Have you ever noticed that words can have a different connotation depending on the context in which they’re used? As a writer, I’m fascinated by the different ideas and feelings a word can generate along with its literal meaning. Take, for example, the word “buddy.” Depending on who is saying it and in what tone, this word can have either a positive or a negative connotation. So here are some things to keep in mind when you’re tempted to call someone “buddy.”
Regardless of what dictionary you use, the common definition of “buddy” is a close friend or a person who provides help or support, or a working companion with whom cooperation is required (e.g., a buddy system).
My brother and my close friends and mentors occasionally refer to me as “buddy.” In these circumstances, they’re using the word in a context of respect and friendship. There are other occasions when people who aren’t close to me may call me “buddy.” For example, if I’m not watching where I’m going while driving my wheelchair, and headed for a pothole, a concerned person might call out, “Hey, buddy, watch out!” Usually the tone is one of concern, or maybe impatience (which I probably deserve if I’m being careless).
There are, however, occasions when use of the word buddy is patronizing and condescending. As a person with a disability who is non-verbal, I experience this use of the word more frequently than I suspect most people do, starting way back when I was a kid. The first time I heard it was one day when I went with my family to the mall to do some shopping. We were looking at a store window when a man came along. He stopped, pulled a loonie out of his pocket, flipped it onto the tray on my wheelchair, patted my head and said, “There you go, buddy.” Then he walked off. My younger brother, who never misses an opportunity for financial gain, bolted after the man. Very politely he indicated that since we’re brothers and since both of us are special, there should be a loonie for him too.
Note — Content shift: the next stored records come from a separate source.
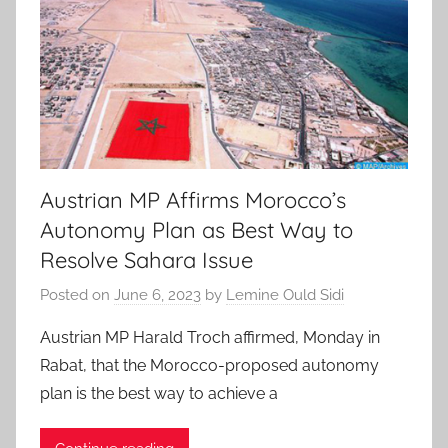
Austrian MP Affirms Morocco’s
Autonomy Plan as Best Way to
Resolve Sahara Issue
Posted on
June 6, 2023
by
Lemine Ould Sidi
Austrian MP Harald Troch affirmed, Monday in
Rabat, that the Morocco-proposed autonomy
plan is the best way to achieve a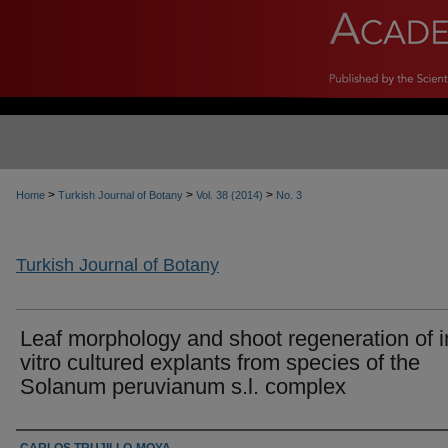
>
>
>
Home
Turkish Journal of Botany
Vol. 38 (2014)
No. 3
Turkish Journal of Botany
Leaf morphology and shoot regeneration of i
vitro cultured explants from species of the
Solanum peruvianum s.l. complex
Authors
CARLOS TRUJILLO-MOYA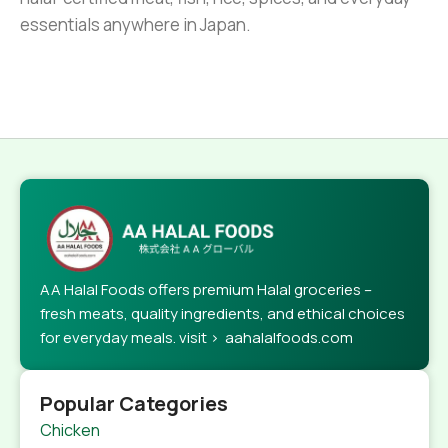
essentials anywhere in Japan.
AA Halal Foods offers premium Halal groceries –
fresh meats, quality ingredients, and ethical choices
for everyday meals. visit > aahalalfoods.com
Popular Categories
Chicken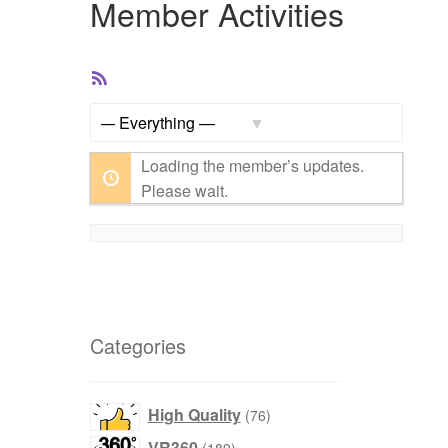
Member Activities
RSS
Feed
Show:
Loading the member’s updates.
Please wait.
Categories
76
High Quality
76
products
189
VR360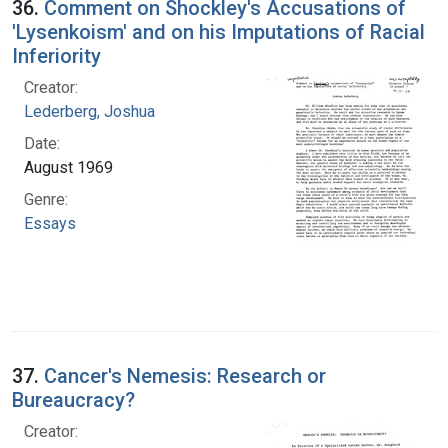
36.
Comment on Shockley's Accusations of
'Lysenkoism' and on his Imputations of Racial
Inferiority
Creator:
Lederberg, Joshua
Date:
August 1969
Genre:
Essays
37.
Cancer's Nemesis: Research or
Bureaucracy?
Creator: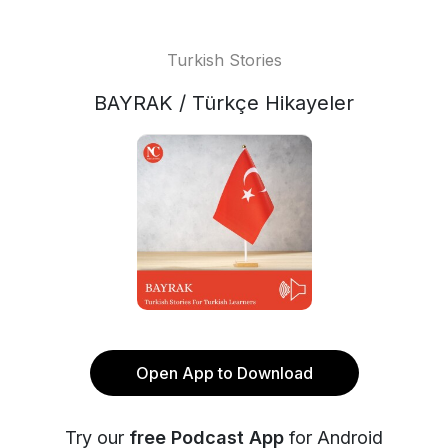
Turkish Stories
BAYRAK / Türkçe Hikayeler
Open App to Download
Try our
free Podcast App
for Android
He promptly held out his hand and was rewarded for his efforts by the slightly shocked man. It was a bit of comic relief in a painful moment.
I would like to tell you this was an isolated childhood incident, but it’s not. The other day I was in line for a coffee. The customer service representative addressed everyone ahead of me as “Sir” or “Madam,” but when it was my turn….yep, you guessed it…he called me “buddy.” Prepared to forgive him for a one-time slip-up, I went back later to buy a donut. Yup, the same thing happened.
Even in business situations, it’s not uncommon for people to address me as “buddy” – though they don’t use this form of address for the colleagues who are with me.
When someone I hardly know calls me “buddy,” it feels patronizing because I’m aware the reference is generally rooted in pity. To refrain from using this term isn’t to be “politically correct” but respectful. Here’s a simple rule to follow: if you aren’t a person’s friend, family member or mentor, don’t refer to them as “buddy.” It really is that straightforward. If we are truly committed to creating an accessible and inclusive society, then the connotation of our words matters.
By the way…the customer service representative at the coffee shop and I had a little chat. I call him Brian and he now calls me “John.”